I think of Leo XIII as a “missionary prisoner”. He inherited from his immediate predecessor, Blessed Pius IX (1846-1878) his “prisoner” status. Having been stripped by force of arms of the papal states, Pius IX refused to recognise the new Italian republic, and therefore refused to leave the Vatican. This self-imposed “incarceration” lasted until 1929, nearly 60 years, including the pontificates of Leo XIII, Pius X, Benedict XV and Pius XI.
Yet Leo, stripped of temporal power and even freedom of movement, reconceived the Church’s encounter with modernity. Rather than a contest of social control, the Church would propose a conversion of modernity from within. Leo would explore the terrain beyond the Counter-Reformation, what John Paul would call the “new evangelisation” and Francis describes as a Church “permanently in mission”.
Weigel argues that the drama of Catholic history for the last 200 years has been the move from a hostile confrontation with modernity – as exemplified by the Syllabus of Errors of Pius IX – to an attempt to provide a Christian foundation for the noble parts of the modern project. The latter would be exemplified by Vatican II’s declaration of religious freedom. The first protagonist was Leo XIII.

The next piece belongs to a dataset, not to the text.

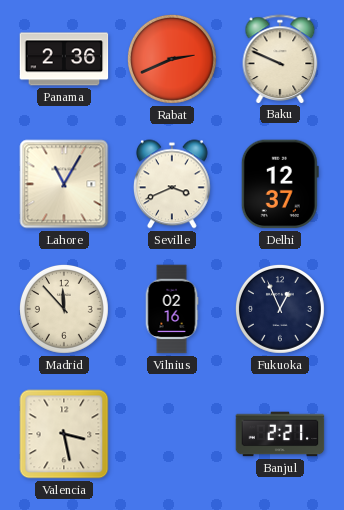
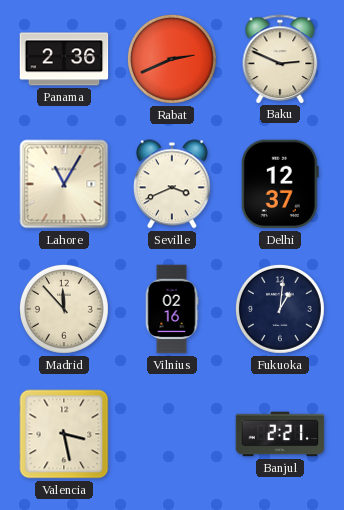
Baku: 9:49 -> 2:49
Fukuoka: 12:56 -> 1:01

“Leo’s grand strategy took a dramatically new tack,” writes Weigel. “He would lead a Church that would neither reject modernity outright nor surrender to it, as much of liberal Protestantism was in the process of doing. Rather, the Church of the Leonine Revolution would engage modernity with distinctively Catholic tools in order to propose a surer moral and cultural foundation for the modern world’s aspirations.”
Weigel’s “Leonine Revolution” touched everything from biblical studies to philosophy, astronomy to diplomacy. But its high point was social doctrine, as Leo sketched out the principles of a modernity animated by the Christian tradition. In Weigel’s telling, Leo realised that modernity had at its core an empty shrine. Leo thought that Christian revelation could fill it.

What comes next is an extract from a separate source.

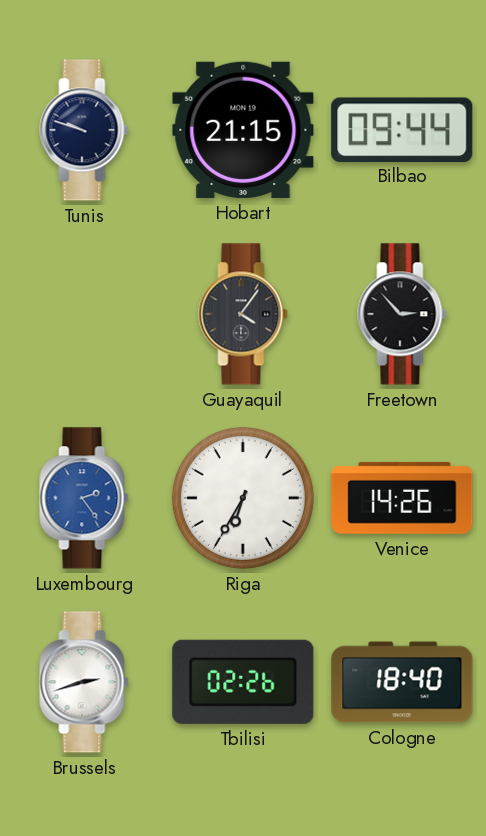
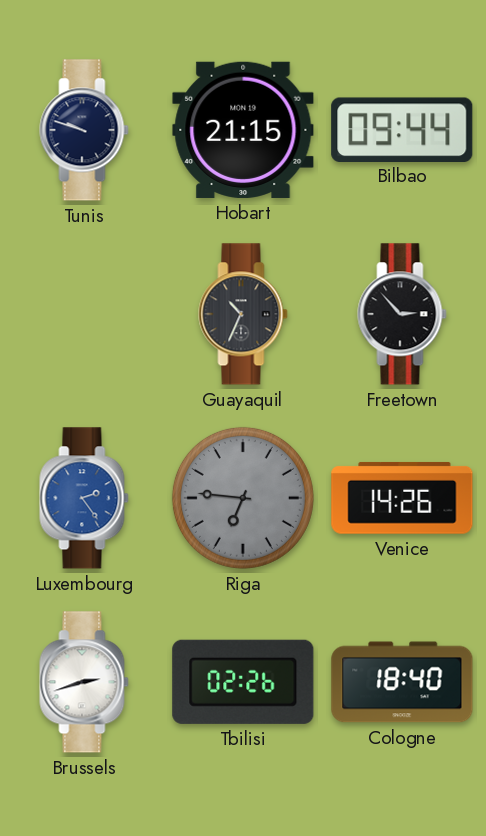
Guayaquil: 4:06 -> 10:34
Riga: 6:35 -> 6:46
Riga dial: white -> grey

That something revolutionary was afoot came early “when 15 months after his election, Leo named John Henry Newman a cardinal … a clear indicator of the Pope’s understanding that Catholicism evolved over time and it underscored the new pope’s willingness to engage the modern world with Catholic intellectual tools.”
Back then to Loreto. The recent addition to the Church’s universal calendar of a new Marian feast has a connection to Vatican II, St John XXIII and the Church’s engagement with modernity.
The new feast may not get much traction, given that it falls on December 10, putting it between the solemnity of the Immaculate Conception, December 8, and the feast of Our Lady of Guadalupe on December 12. Most parishes would not opt to celebrate three Marian feasts in five days, all the more so in Advent.
Loreto, though, remains linked to Vatican II. John XXIII went there on the eve of the Council, to pray for its success. It was the first time a pope had left Rome since the time of Pius IX. Even though the “Roman Question” had been settled in 1929 with the creation of the Vatican City State, neither Pius XI or Pius XII would travel beyond Rome.
When St John XXIII left Rome, it was a visible manifestation of the missionary impulse he desired Vatican II to have, and which he placed at the heart of his opening address indicating the programme of the Council.
Weigel sees here the “grand strategy of John XXIII: focus the energy that had been let loose in the Church by the Leonine Revolution through the prism of a general council of all the world’s bishops, and call the Church to a new engagement with the world, precisely for the sake of the world’s conversion.”
Leo had been a missionary prisoner. John XXIII decided that it was time to stop being a prisoner in order to be a better missionary.